November 18th, 2009 by depesz | Tags: , , , | 3 comments »
Did it help? If yes - maybe you can help me? Donate BTC to 19zPa5diT2LZqGtTi8f8bfApLn8rw9zBHx

On 14th of October Tome Lane committed new patch from Itagaki Tahahiro:

Log Message:
-----------
Support SQL-compliant triggers on columns, ie fire only if certain columns
are named in the UPDATE's SET list.
 
Note: the schema of pg_trigger has not actually changed; we've just started
to use a column that was there all along. catversion bumped anyway so that
this commit is included in the history of potentially interesting changes
to system catalog contents.
 
Itagaki Takahiro

Up to this moment, when you write a trigger on update (on INSERT and DELETE the COLUMN based triggers are obviously useless), it is ran whenever you issue update to any row (or no row at all!) in table.

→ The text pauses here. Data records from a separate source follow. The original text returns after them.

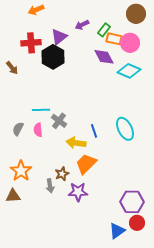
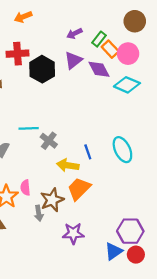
purple triangle: (59, 37) -> (73, 60), moved
orange rectangle: (114, 39) -> (110, 49), turned 35
pink semicircle: (38, 130) -> (25, 188), moved
brown star: (62, 174) -> (52, 200), size x1.5
purple star: (78, 192) -> (73, 233), moved
blue triangle: (117, 231) -> (114, 251), moved

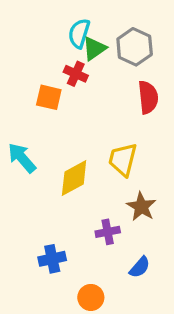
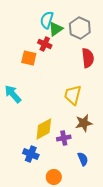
yellow diamond: (74, 178) -> (44, 129), moved
brown star: (141, 207) -> (84, 123), turned 30
blue cross: (52, 259) -> (31, 154), turned 35
blue semicircle: (140, 267) -> (83, 159), turned -64

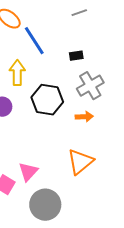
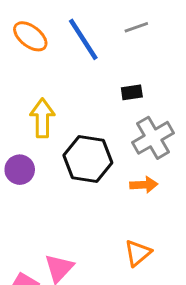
blue line: (34, 41) -> (83, 39), moved
orange triangle: (80, 162) -> (138, 253), size x0.7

But sometimes – you might want to run some trigger only when given field changes – for example: change tsvector column for TSearch2 when title or body changes, but not when validity status changes, or number of views – in this situation we'd want to skip running tsvector changes when title and body are the same because recalculation of tsvector is quite expensive. In other case it might be that trigger on update creates new update query to another table, and we want not to call it when it's not needed.

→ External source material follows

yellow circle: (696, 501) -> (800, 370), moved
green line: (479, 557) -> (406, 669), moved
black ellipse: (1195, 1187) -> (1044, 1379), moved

Let's see how it looks. Test table:

# \d test
Table "public.test"
+-----------+----------+---------------------------------------------------+
| Column | Type | Modifiers |
+-----------+----------+---------------------------------------------------+
| id | integer | not null default nextval('test_id_seq'::regclass) |
| views | integer | not null default 0 |
| title | text | |
| body | text | |
| is_active | boolean | not null default false |
| fts_data | tsvector | |
+-----------+----------+---------------------------------------------------+
Indexes:
"test_pkey" PRIMARY KEY, btree (id)

So, in 8.4, trigger to update ftp_data would look like this:

CREATE OR REPLACE FUNCTION trg_test_i() RETURNS TRIGGER AS $$
BEGIN
NEW.fts_data := to_tsvector( coalesce( NEW.title, '' ) || ' ' || coalesce( NEW.body || '' ) );
RETURN NEW;
END;
$$ language plpgsql;
CREATE TRIGGER trg_test_i BEFORE INSERT ON test FOR EACH ROW EXECUTE PROCEDURE trg_test_i();

This is obligatory trigger on INSERT, which will be the same. And trigger on UPDATE would look like this:

CREATE OR REPLACE FUNCTION trg_test_u() RETURNS TRIGGER AS $$
BEGIN
IF NEW.title IS DISTINCT FROM OLD.title OR NEW.body IS DISTINCT FROM OLD.BODY THEN
NEW.fts_data := to_tsvector( coalesce( NEW.title, '' ) || ' ' || coalesce( NEW.body || '' ) );
END IF;
RETURN NEW;
END;
$$ language plpgsql;
CREATE TRIGGER trg_test_u BEFORE UPDATE ON test FOR EACH ROW EXECUTE PROCEDURE trg_test_u();

This of course work nicely, but has several issues:

  • it's easy to forget to add IF
  • it becomes more and more complex in case we have several such relations on single table
  • while easy to read for seasoned dba, the IF will definitely raise questions from new DBAs

Now, luckily it is no longer needed. Instead of the trigger above I can just:

CREATE OR REPLACE FUNCTION trg_test_u() RETURNS TRIGGER AS $$
BEGIN
NEW.fts_data := to_tsvector( coalesce( NEW.title, '' ) || ' ' || coalesce( NEW.body || '' ) );
RETURN NEW;
END;
$$ language plpgsql;
CREATE TRIGGER trg_test_u BEFORE UPDATE OF title, body ON test FOR EACH ROW EXECUTE PROCEDURE trg_test_u();

Which is the same code as in trg_test_i() function.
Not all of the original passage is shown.